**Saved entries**
:::

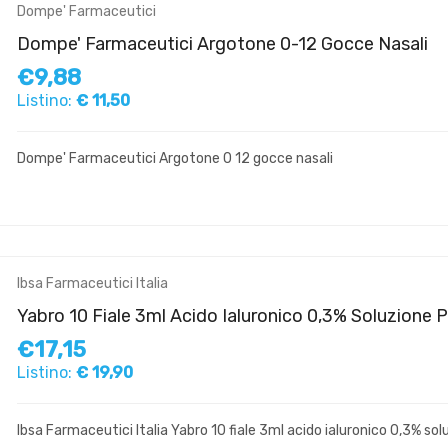
Dompe' Farmaceutici
Dompe' Farmaceutici Argotone 0-12 Gocce Nasali
€9,88
Listino:
€ 11,50
Dompe' Farmaceutici Argotone 0 12 gocce nasali
Ibsa Farmaceutici Italia
Yabro 10 Fiale 3ml Acido Ialuronico 0,3% Soluzione 
€17,15
Listino:
€ 19,90
Ibsa Farmaceutici Italia Yabro 10 fiale 3ml acido ialuronico 0,3% so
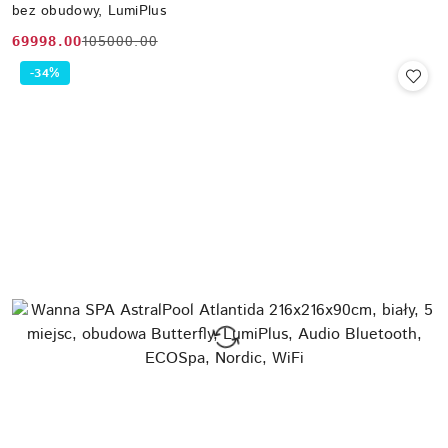
bez obudowy, LumiPlus
69998.00
105000.00
Cena
Cena
promocyjna:
przed
-34%
promocją:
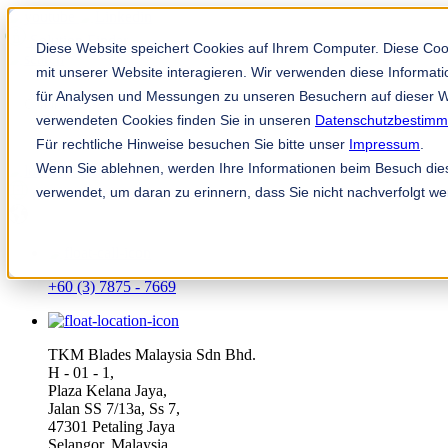
Solution Finder
Diese Website speichert Cookies auf Ihrem Computer. Diese Co
mit unserer Website interagieren. Wir verwenden diese Informa
für Analysen und Messungen zu unseren Besuchern auf dieser W
verwendeten Cookies finden Sie in unseren
Datenschutzbestim
Für rechtliche Hinweise besuchen Sie bitte unser
Impressum
.
Wenn Sie ablehnen, werden Ihre Informationen beim Besuch diese
TKM App
verwendet, um daran zu erinnern, dass Sie nicht nachverfolgt w
ms
+60 (3) 7875 - 7669
TKM Blades Malaysia Sdn Bhd.
H - 01 - 1,
Plaza Kelana Jaya,
Jalan SS 7/13a, Ss 7,
47301 Petaling Jaya
Selangor, Malaysia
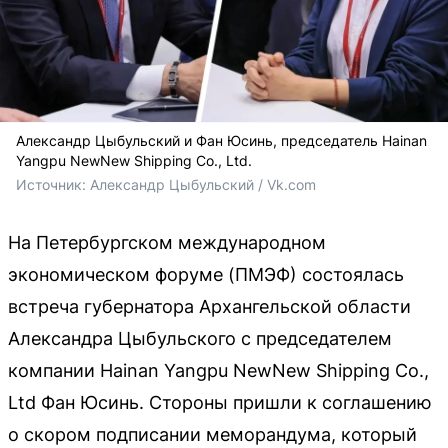
Александр Цыбульский и Фан Юсинь, председатель Hainan
Yangpu NewNew Shipping Co., Ltd.
Источник: 
Александр Цыбульский / Vk.com
На Петербургском международном
экономическом форуме (ПМЭФ) состоялась
встреча губернатора Архангельской области
Александра Цыбульского с председателем
компании Hainan Yangpu NewNew Shipping Co.,
Ltd Фан Юсинь. Стороны пришли к соглашению
о скором подписании меморандума, который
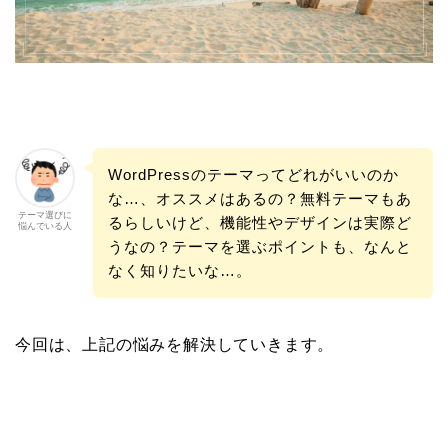
WordPressのテーマってどれがいいのか
な…、オススメはあるの？無料テーマもあ
テーマ選びに
るらしいけど、機能性やデザインは実際ど
悩んでいる人
うなの？テーマを選ぶポイントも、なんと
なく知りたいな…。
今回は、上記の悩みを解決していきます。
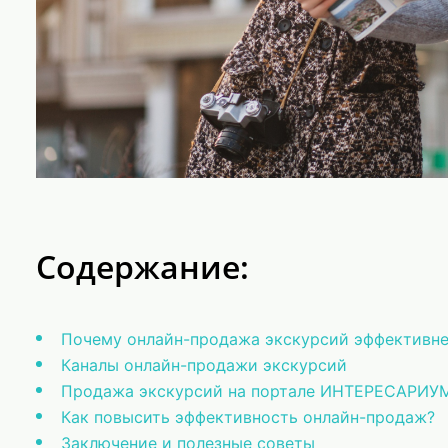
Содержание:
Почему онлайн-продажа экскурсий эффективне
Каналы онлайн-продажи экскурсий
Продажа экскурсий на портале ИНТЕРЕСАРИУ
Как повысить эффективность онлайн-продаж?
Заключение и полезные советы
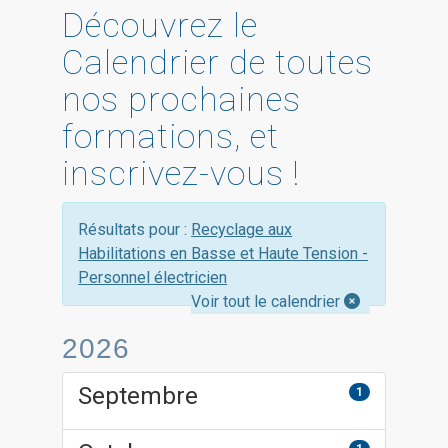
Découvrez le
Calendrier de toutes
nos prochaines
formations, et
inscrivez-vous !
Résultats pour :
Recyclage aux
Habilitations en Basse et Haute Tension -
Personnel électricien
Voir tout le calendrier
2026
Septembre
1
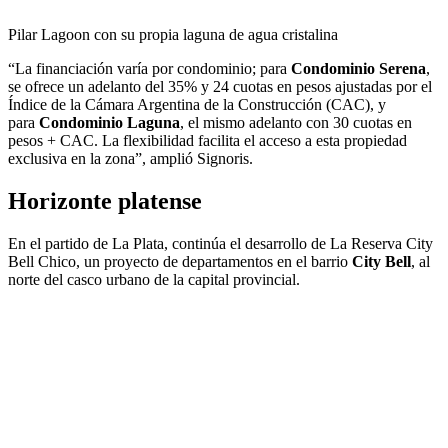
Pilar Lagoon con su propia laguna de agua cristalina
“La financiación varía por condominio; para
Condominio Serena
,
se ofrece un adelanto del 35% y 24 cuotas en pesos ajustadas por el
Índice de la Cámara Argentina de la Construcción (CAC), y
para
Condominio Laguna
, el mismo adelanto con 30 cuotas en
pesos + CAC. La flexibilidad facilita el acceso a esta propiedad
exclusiva en la zona”, amplió Signoris.
Horizonte platense
En el partido de La Plata, continúa el desarrollo de La Reserva City
Bell Chico, un proyecto de departamentos en el barrio
City Bell
, al
norte del casco urbano de la capital provincial.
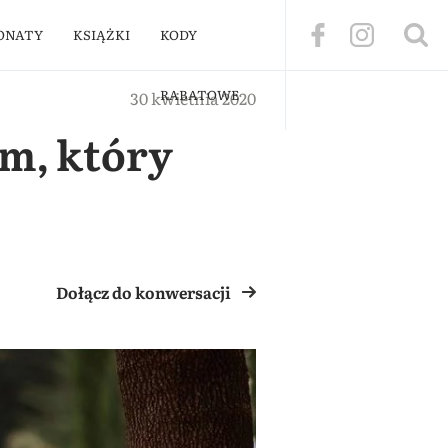
ONATY
KSIĄŻKI
KODY
RABATOWE
30 kwietnia 2020
m, który
Dołącz do konwersacji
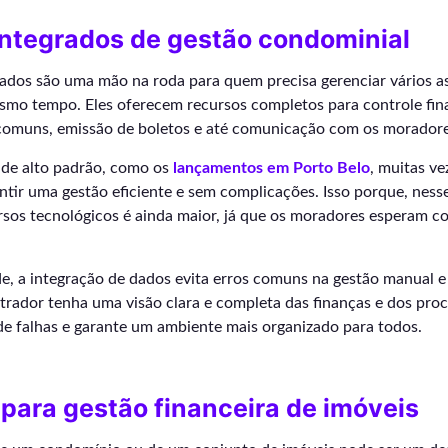
integrados de gestão condominial
rados são uma mão na roda para quem precisa gerenciar vários a
mo tempo. Eles oferecem recursos completos para controle fina
 comuns, emissão de boletos e até comunicação com os moradore
de alto padrão, como os
lançamentos em Porto Belo
, muitas v
ntir uma gestão eficiente e sem complicações. Isso porque, ness
sos tecnológicos é ainda maior, já que os moradores esperam co
e, a integração de dados evita erros comuns na gestão manual e
trador tenha uma visão clara e completa das finanças e dos proc
 de falhas e garante um ambiente mais organizado para todos.
para gestão financeira de imóveis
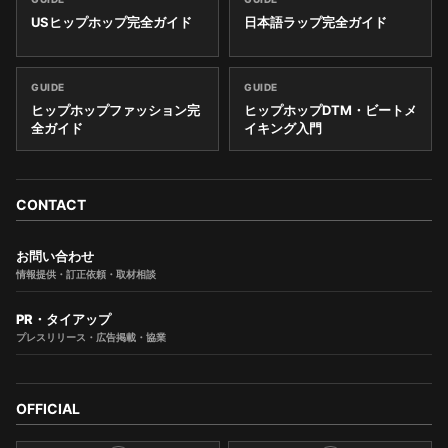
USヒップホップ完全ガイド
日本語ラップ完全ガイド
GUIDE
GUIDE
ヒップホップファッション完
ヒップホップDTM・ビートメ
全ガイド
イキング入門
CONTACT
お問い合わせ
情報提供・訂正依頼・取材相談
PR・タイアップ
プレスリリース・広告掲載・協業
OFFICIAL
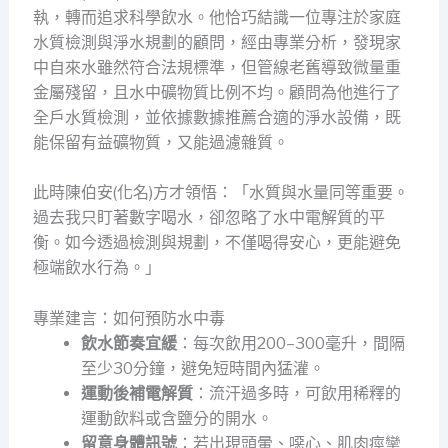
執，轉而追求科學飲水。他恰巧結識一位專注於家庭
水質檢測與淨水規劃的顧問，經由專業分析，發現家
中自來水雖然符合法規標準，但管線老舊導致微量重
金屬殘留，且水中礦物質比例不均。顧問為他進行了
全戶水質檢測，並依據數據推薦合適的淨水設備，既
能保留有益礦物質，又能過濾雜質。
此時陳伯安(化名)方才領悟：「水質與水量同等重要。
過去我只盯著數字喝水，卻忽略了水中電解質的平
衡。如今透過檢測與規劃，不僅喝得安心，更能避免
極端飲水行為。」
專業建言：如何預防水中毒
飲水節奏宜緩
：每次飲用200–300毫升，間隔
至少30分鐘，避免短時間內猛灌。
運動後補電解質
：流汗過多時，可飲用稀釋的
運動飲料或含鹽分的開水。
留意身體訊號
：若出現頭暈、噁心、肌肉痙攣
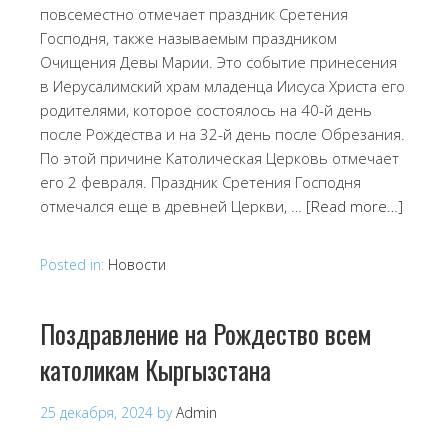
повсеместно отмечает праздник Сретения
Господня, также называемым праздником
Очищения Девы Марии. Это событие принесения
в Иерусалимский храм младенца Иисуса Христа его
родителями, которое состоялось на 40-й день
после Рождества и на 32-й день после Обрезания.
По этой причине Католическая Церковь отмечает
его 2 февраля. Праздник Сретения Господня
отмечался еще в древней Церкви, …
[Read more…]
Posted in:
Новости
Поздравление на Рождество всем
католикам Кыргызстана
25 декабря, 2024
by
Admin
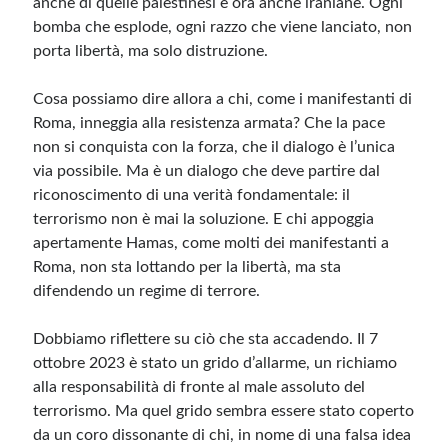
anche di quelle palestinesi e ora anche iraniane. Ogni
bomba che esplode, ogni razzo che viene lanciato, non
porta libertà, ma solo distruzione.
Cosa possiamo dire allora a chi, come i manifestanti di
Roma, inneggia alla resistenza armata? Che la pace
non si conquista con la forza, che il dialogo è l’unica
via possibile. Ma è un dialogo che deve partire dal
riconoscimento di una verità fondamentale: il
terrorismo non è mai la soluzione. E chi appoggia
apertamente Hamas, come molti dei manifestanti a
Roma, non sta lottando per la libertà, ma sta
difendendo un regime di terrore.
Dobbiamo riflettere su ciò che sta accadendo. Il 7
ottobre 2023 è stato un grido d’allarme, un richiamo
alla responsabilità di fronte al male assoluto del
terrorismo. Ma quel grido sembra essere stato coperto
da un coro dissonante di chi, in nome di una falsa idea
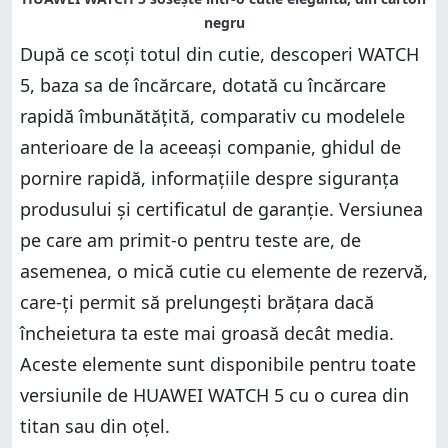
După ce scoți totul din cutie, descoperi WATCH
5, baza sa de încărcare, dotată cu încărcare
rapidă îmbunătățită, comparativ cu modelele
anterioare de la aceeași companie, ghidul de
pornire rapidă, informațiile despre siguranța
produsului și certificatul de garanție. Versiunea
pe care am primit-o pentru teste are, de
asemenea, o mică cutie cu elemente de rezervă,
care-ți permit să prelungești brățara dacă
încheietura ta este mai groasă decât media.
Aceste elemente sunt disponibile pentru toate
versiunile de HUAWEI WATCH 5 cu o curea din
titan sau din oțel.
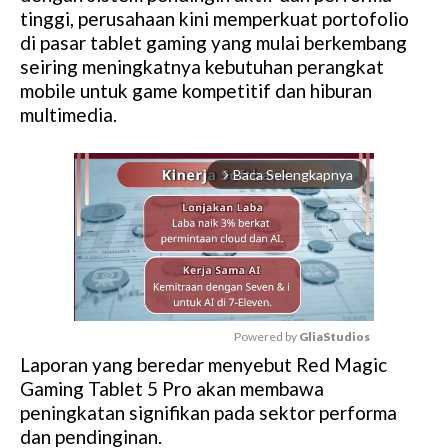
tinggi, perusahaan kini memperkuat portofolio
di pasar tablet gaming yang mulai berkembang
seiring meningkatnya kebutuhan perangkat
mobile untuk game kompetitif dan hiburan
multimedia.
Baca Selengkapnya
arrow_forward_ios
Powered by 
GliaStudios
Laporan yang beredar menyebut Red Magic
M
Gaming Tablet 5 Pro akan membawa
u
peningkatan signifikan pada sektor performa
t
dan pendinginan.
e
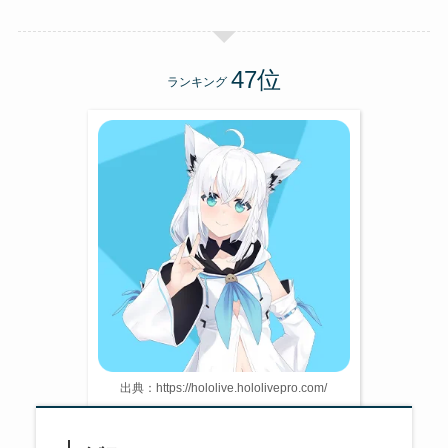
ランキング
出典：https://hololive.hololivepro.com/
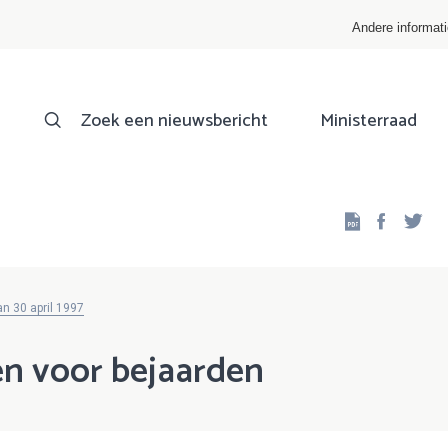
Andere informat
Zoek een nieuwsbericht
Ministerraad
Facebo
Twi
n 30 april 1997
n voor bejaarden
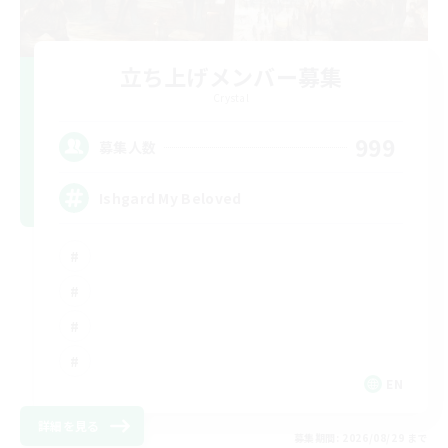
立ち上げメンバー募集
Crystal
999
募集人数
Ishgard My Beloved
EN
詳細を見る
募集期間: 2026/08/29 まで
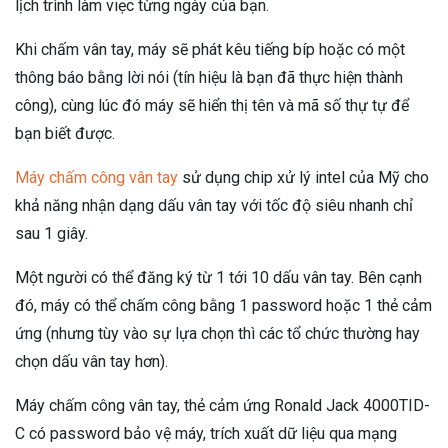
lịch trình làm viẹc từng ngày của bạn.
Khi chấm vân tay, máy sẽ phát kêu tiếng bíp hoặc có một
thông báo bằng lời nói (tín hiệu là bạn đã thực hiện thành
công), cùng lúc đó máy sẽ hiển thị tên và mã số thự tự để
bạn biết được.
Máy chấm công vân tay
sử dụng chip xử lý intel của Mỹ cho
khả năng nhận dạng dấu vân tay với tốc độ siêu nhanh chỉ
sau 1 giây.
Một người có thể đăng ký từ 1 tới 10 dấu vân tay. Bên cạnh
đó, máy có thể chấm công bằng 1 password hoặc 1 thẻ cảm
ứng (nhưng tùy vào sự lựa chọn thì các tổ chức thường hay
chọn dấu vân tay hơn).
Máy chấm công vân tay, thẻ cảm ứng Ronald Jack 4000TID-
C có password bảo vệ máy, trích xuất dữ liệu qua mạng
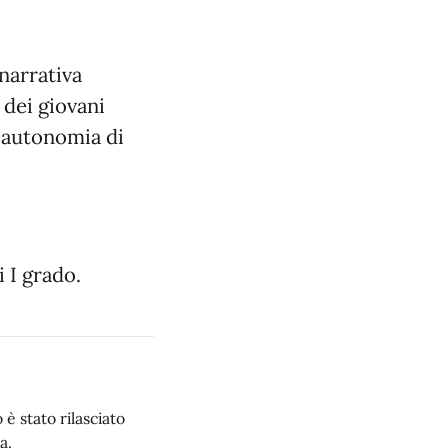
narrativa
 dei giovani
’autonomia di
 I grado.
è stato rilasciato
a.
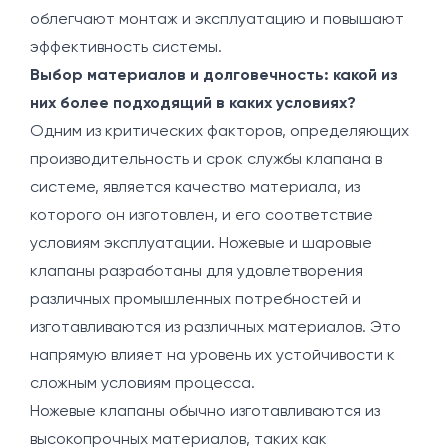
облегчают монтаж и эксплуатацию и повышают
эффективность системы.
Выбор материалов и долговечность: какой из
них более подходящий в каких условиях?
Одним из критических факторов, определяющих
производительность и срок службы клапана в
системе, является качество материала, из
которого он изготовлен, и его соответствие
условиям эксплуатации. Ножевые и шаровые
клапаны разработаны для удовлетворения
различных промышленных потребностей и
изготавливаются из различных материалов. Это
напрямую влияет на уровень их устойчивости к
сложным условиям процесса.
Ножевые клапаны обычно изготавливаются из
высокопрочных материалов, таких как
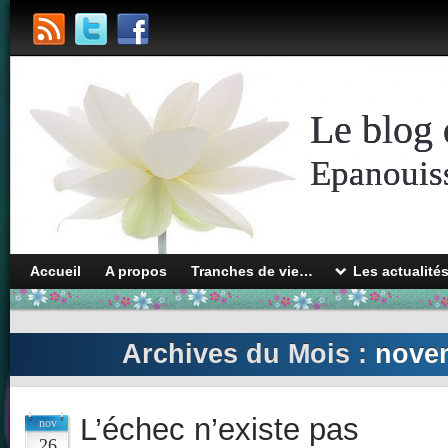
Le blog 
Epanouiss
Accueil
A propos
Tranches de vie…
Les actualité
Archives du Mois :
nove
L’échec n’existe pas
nov
26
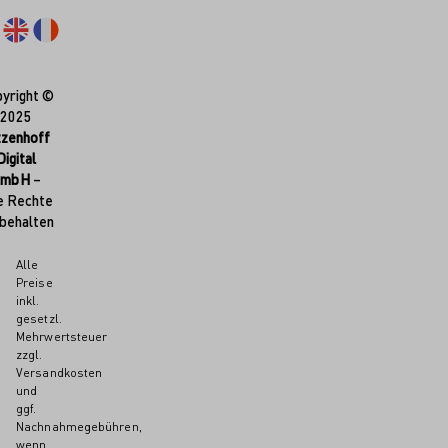
yright ©
2025
tzenhoff
Digital
GmbH
–
e Rechte
behalten
Alle
Preise
inkl.
gesetzl.
Mehrwertsteuer
zzgl.
Versandkosten
und
ggf.
Nachnahmegebühren,
wenn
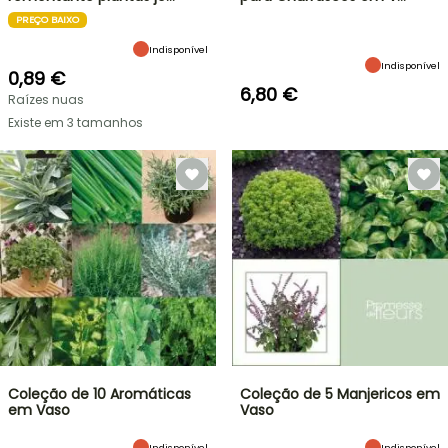
PREÇO BAIXO
Indisponível
Indisponível
0,89 €
6,80 €
Raízes nuas
Existe em 3 tamanhos
Coleção de 10 Aromáticas
Coleção de 5 Manjericos em
em Vaso
Vaso
Indisponível
Indisponível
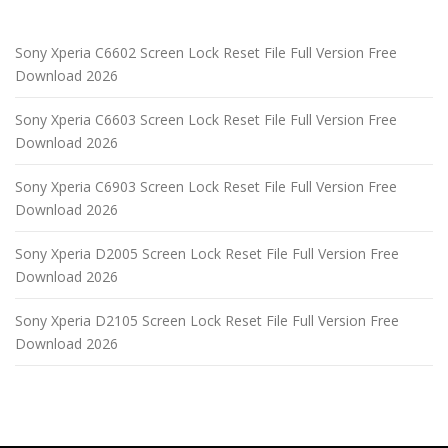
Sony Xperia C6602 Screen Lock Reset File Full Version Free
Download 2026
Sony Xperia C6603 Screen Lock Reset File Full Version Free
Download 2026
Sony Xperia C6903 Screen Lock Reset File Full Version Free
Download 2026
Sony Xperia D2005 Screen Lock Reset File Full Version Free
Download 2026
Sony Xperia D2105 Screen Lock Reset File Full Version Free
Download 2026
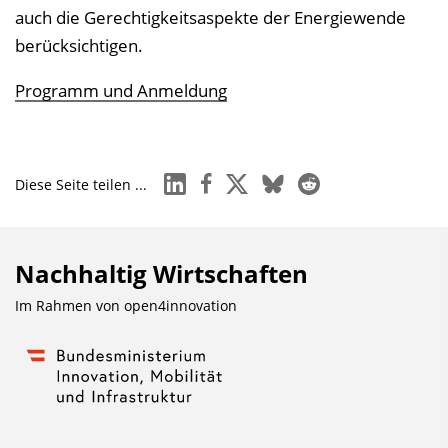
auch die Gerechtigkeitsaspekte der Energiewende
berücksichtigen.
Programm und Anmeldung
linkedin
facebook
x
bluesky
reddit
Diese Seite teilen ...
Nachhaltig Wirtschaften
Im Rahmen von
open4innovation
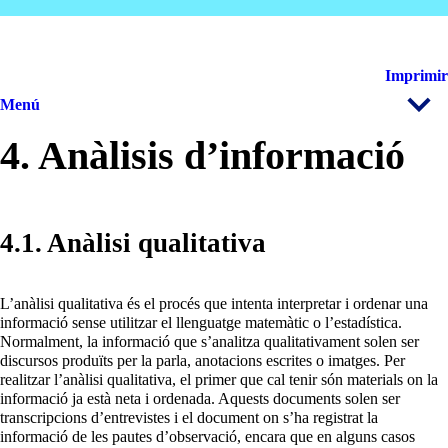
Imprimir
Menú
4. Anàlisis d’informació
4.1. Anàlisi qualitativa
L’anàlisi qualitativa és el procés que intenta interpretar i ordenar una
informació sense utilitzar el llenguatge matemàtic o l’estadística.
Normalment, la informació que s’analitza qualitativament solen ser
discursos produïts per la parla, anotacions escrites o imatges. Per
realitzar l’anàlisi qualitativa, el primer que cal tenir són materials on la
informació ja està neta i ordenada. Aquests documents solen ser
transcripcions d’entrevistes i el document on s’ha registrat la
informació de les pautes d’observació, encara que en alguns casos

:::

**Task to complete**
Because only one stretch of the records is wanted, please output the lines from the one holding "berücksichtigen." through the one holding "L’anàlisi qualitativa és" exactly, both included, and leave every picture out.

**Result of this task**
berücksichtigen.
Programm und Anmeldung
linkedin
facebook
x
bluesky
reddit
Diese Seite teilen ...
Nachhaltig Wirtschaften
Im Rahmen von
open4innovation
Imprimir
Menú
4. Anàlisis d’informació
4.1. Anàlisi qualitativa
L’anàlisi qualitativa és el procés que intenta interpretar i ordenar una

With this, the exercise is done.